US attacks may result in world trade slump

26 Sep, 2001 10:00 PM

FEDERAL Trade Minister Mark Vaile has admitted terrorist attacks in the US will cause some slowdown in world trade, which could affect Australia's exports.

But Mr Vaile said Australia had proven it could cope in tough times before, suggesting it could ride out any slump created by the crisis.

"There is going to be an impact on the global economy but it's going to take time to see exactly the extent of that, and I think that cool heads need to prevail in the commercial sector," Mr Vaile said last week.

"We're probably as well-placed as anybody to withstand this as we were the Asian economic downturn as we were withstanding the economic slowing in the American economy because of the broad diverse base of our economic activity across the world."

Already Australia's floating exchange rate appears to be helping insulate farmers from any US-induced slowdown in world demand.

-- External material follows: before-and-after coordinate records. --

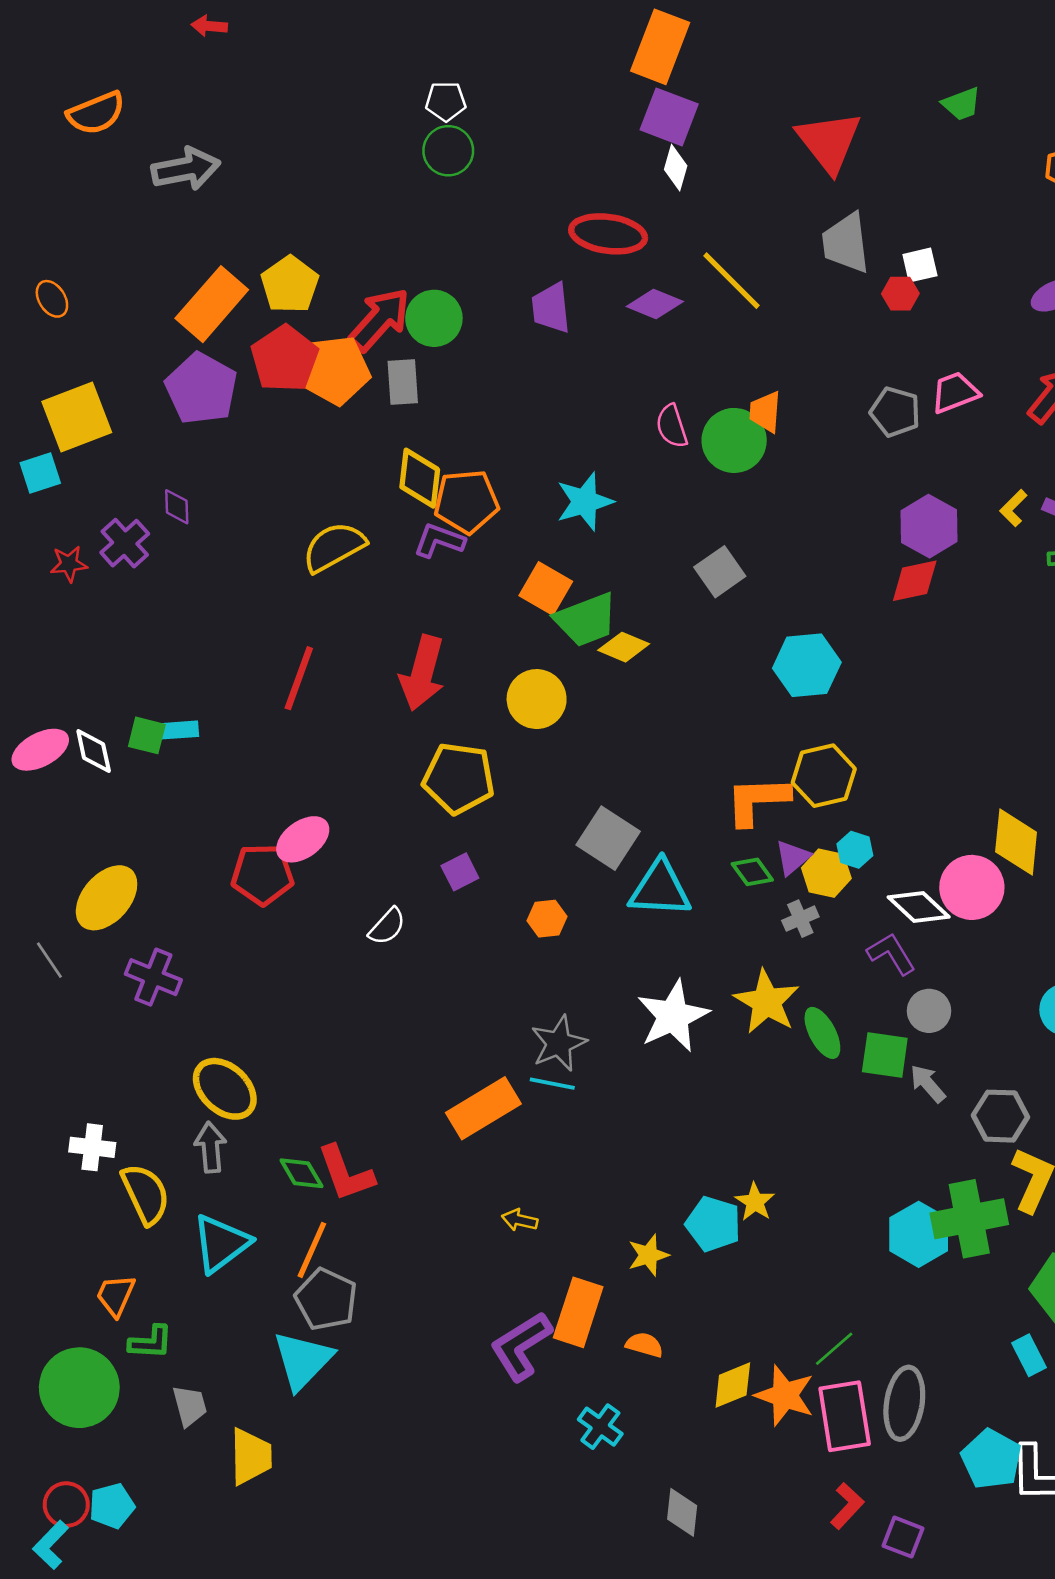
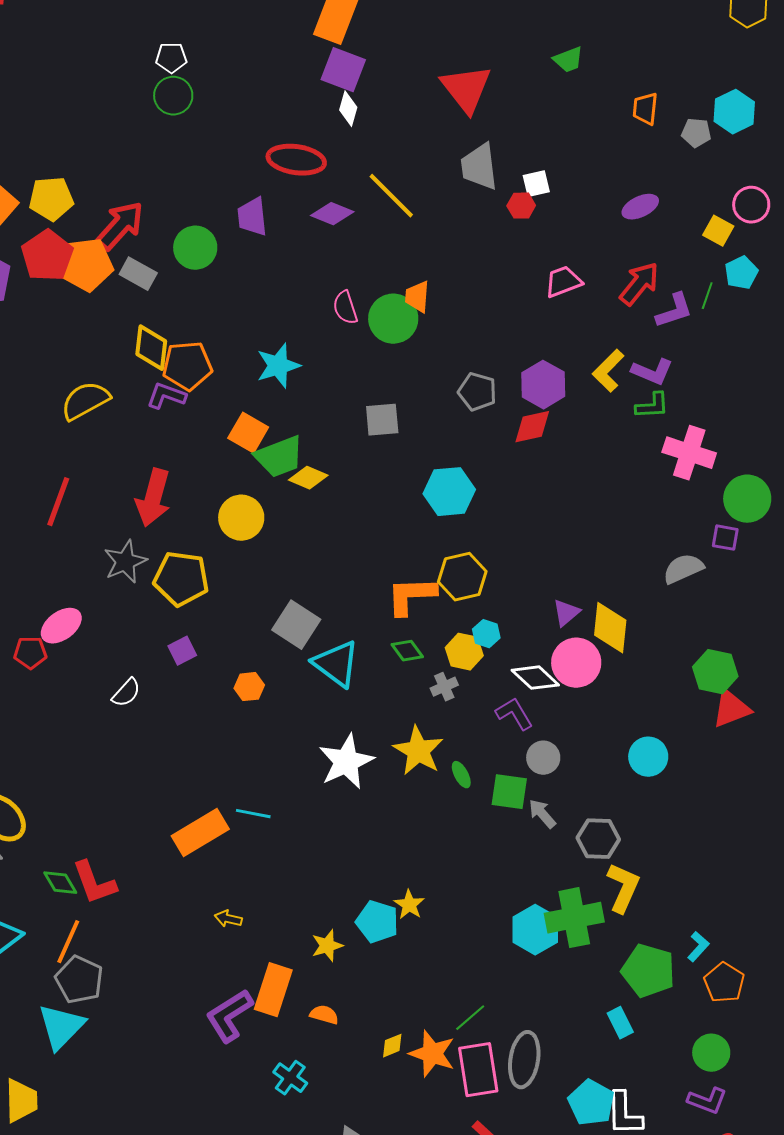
yellow pentagon: (290, 285) -> (51, 199), turned 30
green circle: (434, 318) -> (195, 248), moved
gray rectangle: (403, 382) -> (138, 274), turned -57
gray pentagon: (895, 412) -> (477, 392), moved
yellow L-shape: (1013, 508) -> (608, 371), size x1.5
gray square: (720, 572) -> (382, 420), turned 30
purple triangle: (793, 858) -> (566, 613), moved
red pentagon: (262, 874) -> (30, 653), size x0.7
cyan triangle: (660, 889) -> (336, 664), turned 34
green ellipse: (822, 1033) -> (461, 775), size x0.7
gray star: (559, 1043) -> (125, 562), moved
yellow diamond: (733, 1385) -> (392, 1046), size x0.7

Fears that a global recession would cut commodity prices prompted a sell-off of the Australian dollar early last week, pushing it back below the US50c mark to US48c. It was trading in the US51c range prior to the collapse.

The currency's devaluation caused an almost immediate response in the wool market, as traders use the competitiveness of the Australian dollar to increase their buying rates.

Last week's drop in the local currency is in direct contrast to initial fears that it would appreciate too much following the attacks, as a result of a weakened American dollar.

The US administration has indicated it would move to prop up the economy should it begin to slump, and its Federal Reserve on Tuesday lopped 0.5 per cent from interest rates to stabilise consumer confidence.

Those sort of interventions prompted Australian Bureau of Agriculture and Resource Economics executive director Brian Fisher to predict agricultural exports would not be harmed by the fallout from the attacks.

"It is unlikely there will by any sustained, longer term disruptions to commodities trading," Dr Fisher predicted.

National Farmers' Federation trade director Lyall Howard also rejected suggestions that the US would become more introspective, and less likely to engage the world on trade negotiations.

"The US will be shaken into taking a strong leadership position to promote openness in the (world trade) system," Mr Howard said.

Free trade promoted not just economic benefits, he said, through higher standards of living, but also defence benefits with the closer relations between countries.

A statement issued by United States Trade Representative Robert Zoellick promised the US would not back away from WTO trade negotiations scheduled for November in Doha, Qatar.

³America has been attacked by those who want us to retreat from world leadership," he said.

"Let there be no misunderstanding: the United States will continue to advance the values that define this nation ‹ openness, opportunity, democracy and compassion. Trade reinforces these values."